Problem description: Do not include the pictures; repeat the rest of the data exactly.

Information provided:
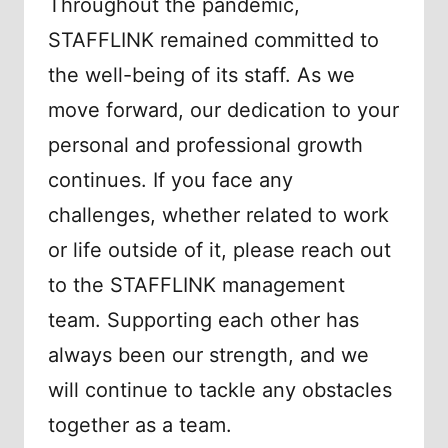
Throughout the pandemic,
STAFFLINK remained committed to
the well-being of its staff. As we
move forward, our dedication to your
personal and professional growth
continues. If you face any
challenges, whether related to work
or life outside of it, please reach out
to the STAFFLINK management
team. Supporting each other has
always been our strength, and we
will continue to tackle any obstacles
together as a team.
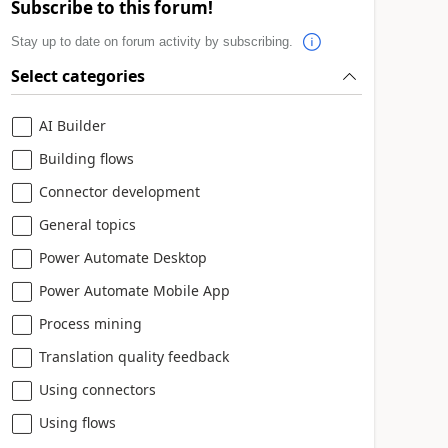
Subscribe to this forum!
Stay up to date on forum activity by subscribing.
Select categories
AI Builder
Building flows
Connector development
General topics
Power Automate Desktop
Power Automate Mobile App
Process mining
Translation quality feedback
Using connectors
Using flows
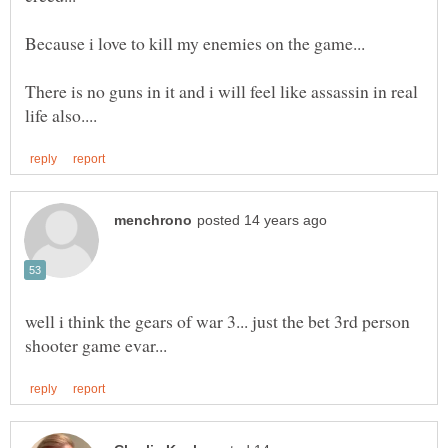
Because i love to kill my enemies on the game...
There is no guns in it and i will feel like assassin in real
well i think the gears of war 3... just the bet 3rd person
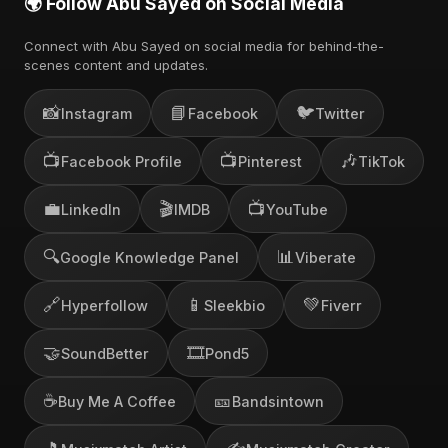
🌍 Follow Abu Sayed on Social Media
Connect with Abu Sayed on social media for behind-the-
scenes content and updates.
📸
📘
🐦
Instagram
Facebook
Twitter
📺
📺
🎶
Facebook Profile
Pinterest
TikTok
💼
🎬
📺
LinkedIn
IMDB
YouTube
🔍
📊
Google Knowledge Panel
Viberate
🔗
📱
💚
Hyperfollow
Sleekbio
Fiverr
🤝
🎞️
SoundBetter
Pond5
☕
🎫
Buy Me A Coffee
Bandsintown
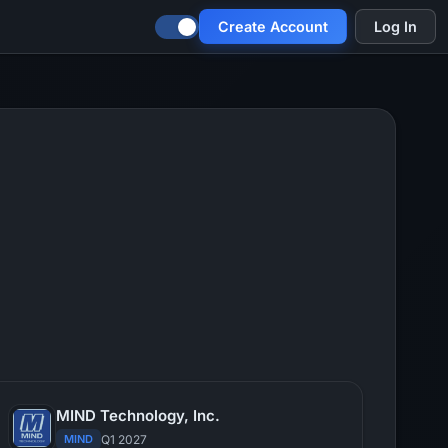
Create Account
Log In
MIND Technology, Inc.
MIND
Q1 2027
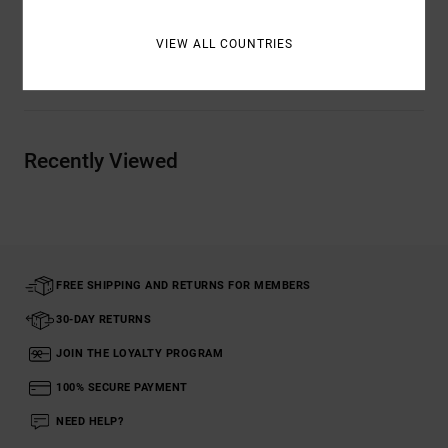
Details & features
VIEW ALL COUNTRIES
Shipping & Returns
Recently Viewed
FREE SHIPPING AND RETURNS FOR MEMBERS
30-DAY RETURNS
JOIN THE LOYALTY PROGRAM
100% SECURE PAYMENT
NEED HELP?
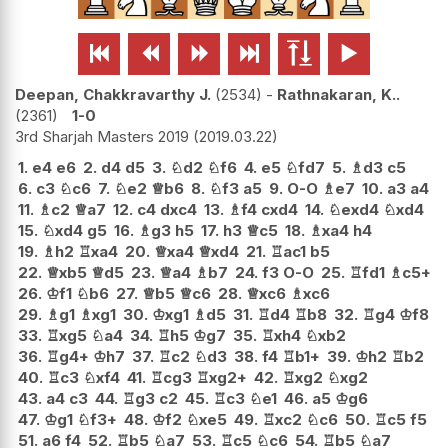






Deepan, Chakkravarthy J.
2534
-
Rathnakaran, K..
2361
1-0
3rd Sharjah Masters 2019
2019.03.22
1.
e4
e6
2.
d4
d5
3.
♘
d2
♘
f6
4.
e5
♘
fd7
5.
♗
d3
c5
6.
c3
♘
c6
7.
♘
e2
♕
b6
8.
♘
f3
a5
9.
O-O
♗
e7
10.
a3
a4
11.
♗
c2
♕
a7
12.
c4
dxc4
13.
♗
f4
cxd4
14.
♘
exd4
♘
xd4
15.
♘
xd4
g5
16.
♗
g3
h5
17.
h3
♕
c5
18.
♗
xa4
h4
19.
♗
h2
♖
xa4
20.
♕
xa4
♕
xd4
21.
♖
ac1
b5
22.
♕
xb5
♕
d5
23.
♕
a4
♗
b7
24.
f3
O-O
25.
♖
fd1
♗
c5+
26.
♔
f1
♘
b6
27.
♕
b5
♕
c6
28.
♕
xc6
♗
xc6
29.
♗
g1
♗
xg1
30.
♔
xg1
♗
d5
31.
♖
d4
♖
b8
32.
♖
g4
♔
f8
33.
♖
xg5
♘
a4
34.
♖
h5
♔
g7
35.
♖
xh4
♘
xb2
36.
♖
g4+
♔
h7
37.
♖
c2
♘
d3
38.
f4
♖
b1+
39.
♔
h2
♖
b2
40.
♖
c3
♘
xf4
41.
♖
cg3
♖
xg2+
42.
♖
xg2
♘
xg2
43.
a4
c3
44.
♖
g3
c2
45.
♖
c3
♘
e1
46.
a5
♔
g6
47.
♔
g1
♘
f3+
48.
♔
f2
♘
xe5
49.
♖
xc2
♘
c6
50.
♖
c5
f5
51.
a6
f4
52.
♖
b5
♘
a7
53.
♖
c5
♘
c6
54.
♖
b5
♘
a7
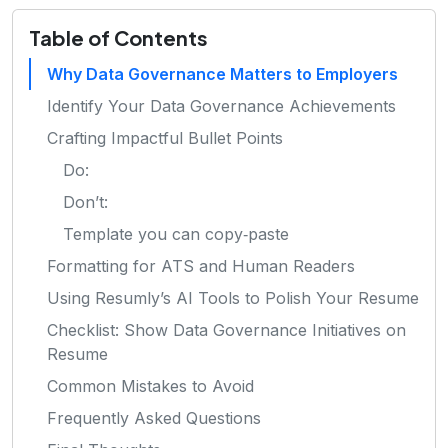
Table of Contents
Why Data Governance Matters to Employers
Identify Your Data Governance Achievements
Crafting Impactful Bullet Points
Do:
Don’t:
Template you can copy‑paste
Formatting for ATS and Human Readers
Using Resumly’s AI Tools to Polish Your Resume
Checklist: Show Data Governance Initiatives on
Resume
Common Mistakes to Avoid
Frequently Asked Questions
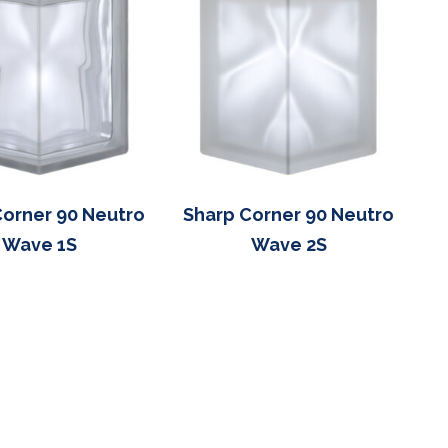
Corner 90 Neutro
Sharp Corner 90 Neutro
Wave 1S
Wave 2S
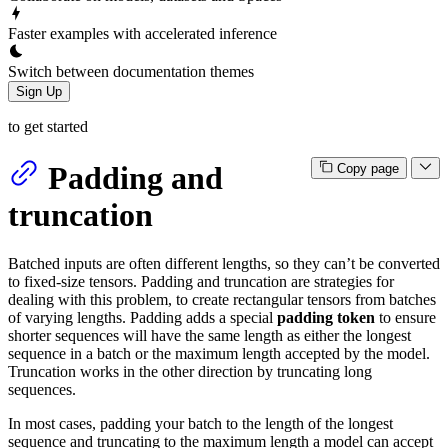
Faster examples with accelerated inference
Switch between documentation themes
Sign Up
to get started
Padding and
Copy page
truncation
Batched inputs are often different lengths, so they can’t be converted
to fixed-size tensors. Padding and truncation are strategies for
dealing with this problem, to create rectangular tensors from batches
of varying lengths. Padding adds a special
padding token
to ensure
shorter sequences will have the same length as either the longest
sequence in a batch or the maximum length accepted by the model.
Truncation works in the other direction by truncating long
sequences.
In most cases, padding your batch to the length of the longest
sequence and truncating to the maximum length a model can accept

Solution to this task:
Throughout the pandemic,
STAFFLINK remained committed to
the well-being of its staff. As we
move forward, our dedication to your
personal and professional growth
continues. If you face any
challenges, whether related to work
or life outside of it, please reach out
to the STAFFLINK management
team. Supporting each other has
always been our strength, and we
will continue to tackle any obstacles
together as a team.
Subscribe to this forum!
Stay up to date on forum activity by subscribing.
Select categories
AI Builder
Building flows
Connector development
General topics
Power Automate Desktop
Power Automate Mobile App
Process mining
Translation quality feedback
Using connectors
Using flows
Because i love to kill my enemies on the game...
There is no guns in it and i will feel like assassin in real
well i think the gears of war 3... just the bet 3rd person
🌍 Follow Abu Sayed on Social Media
Connect with Abu Sayed on social media for behind-the-
scenes content and updates.
📸
📘
🐦
Instagram
Facebook
Twitter
📺
📺
🎶
Facebook Profile
Pinterest
TikTok
💼
🎬
📺
LinkedIn
IMDB
YouTube
🔍
📊
Google Knowledge Panel
Viberate
🔗
📱
💚
Hyperfollow
Sleekbio
Fiverr
🤝
🎞️
SoundBetter
Pond5
☕
🎫
Buy Me A Coffee
Bandsintown
Create Account
Log In
MIND Technology, Inc.
MIND
Q1 2027
Details & features
VIEW ALL COUNTRIES
Shipping & Returns
Recently Viewed
FREE SHIPPING AND RETURNS FOR MEMBERS
30-DAY RETURNS
JOIN THE LOYALTY PROGRAM
100% SECURE PAYMENT
NEED HELP?






Deepan, Chakkravarthy J.
2534
-
Rathnakaran, K..
2361
1-0
3rd Sharjah Masters 2019
2019.03.22
1.
e4
e6
2.
d4
d5
3.
♘
d2
♘
f6
4.
e5
♘
fd7
5.
♗
d3
c5
6.
c3
♘
c6
7.
♘
e2
♕
b6
8.
♘
f3
a5
9.
O-O
♗
e7
10.
a3
a4
11.
♗
c2
♕
a7
12.
c4
dxc4
13.
♗
f4
cxd4
14.
♘
exd4
♘
xd4
15.
♘
xd4
g5
16.
♗
g3
h5
17.
h3
♕
c5
18.
♗
xa4
h4
19.
♗
h2
♖
xa4
20.
♕
xa4
♕
xd4
21.
♖
ac1
b5
22.
♕
xb5
♕
d5
23.
♕
a4
♗
b7
24.
f3
O-O
25.
♖
fd1
♗
c5+
26.
♔
f1
♘
b6
27.
♕
b5
♕
c6
28.
♕
xc6
♗
xc6
29.
♗
g1
♗
xg1
30.
♔
xg1
♗
d5
31.
♖
d4
♖
b8
32.
♖
g4
♔
f8
33.
♖
xg5
♘
a4
34.
♖
h5
♔
g7
35.
♖
xh4
♘
xb2
36.
♖
g4+
♔
h7
37.
♖
c2
♘
d3
38.
f4
♖
b1+
39.
♔
h2
♖
b2
40.
♖
c3
♘
xf4
41.
♖
cg3
♖
xg2+
42.
♖
xg2
♘
xg2
43.
a4
c3
44.
♖
g3
c2
45.
♖
c3
♘
e1
46.
a5
♔
g6
47.
♔
g1
♘
f3+
48.
♔
f2
♘
xe5
49.
♖
xc2
♘
c6
50.
♖
c5
f5
51.
a6
f4
52.
♖
b5
♘
a7
53.
♖
c5
♘
c6
54.
♖
b5
♘
a7
Table of Contents
Why Data Governance Matters to Employers
Identify Your Data Governance Achievements
Crafting Impactful Bullet Points
Do:
Don’t:
Template you can copy‑paste
Formatting for ATS and Human Readers
Using Resumly’s AI Tools to Polish Your Resume
Checklist: Show Data Governance Initiatives on
Resume
Common Mistakes to Avoid
Frequently Asked Questions
Corner 90 Neutro
Sharp Corner 90 Neutro
Wave 1S
Wave 2S
Faster examples with accelerated inference
Switch between documentation themes
Sign Up
to get started
Padding and
Copy page
truncation
Batched inputs are often different lengths, so they can’t be converted
to fixed-size tensors. Padding and truncation are strategies for
dealing with this problem, to create rectangular tensors from batches
of varying lengths. Padding adds a special
padding token
to ensure
shorter sequences will have the same length as either the longest
sequence in a batch or the maximum length accepted by the model.
Truncation works in the other direction by truncating long
sequences.
In most cases, padding your batch to the length of the longest
sequence and truncating to the maximum length a model can accept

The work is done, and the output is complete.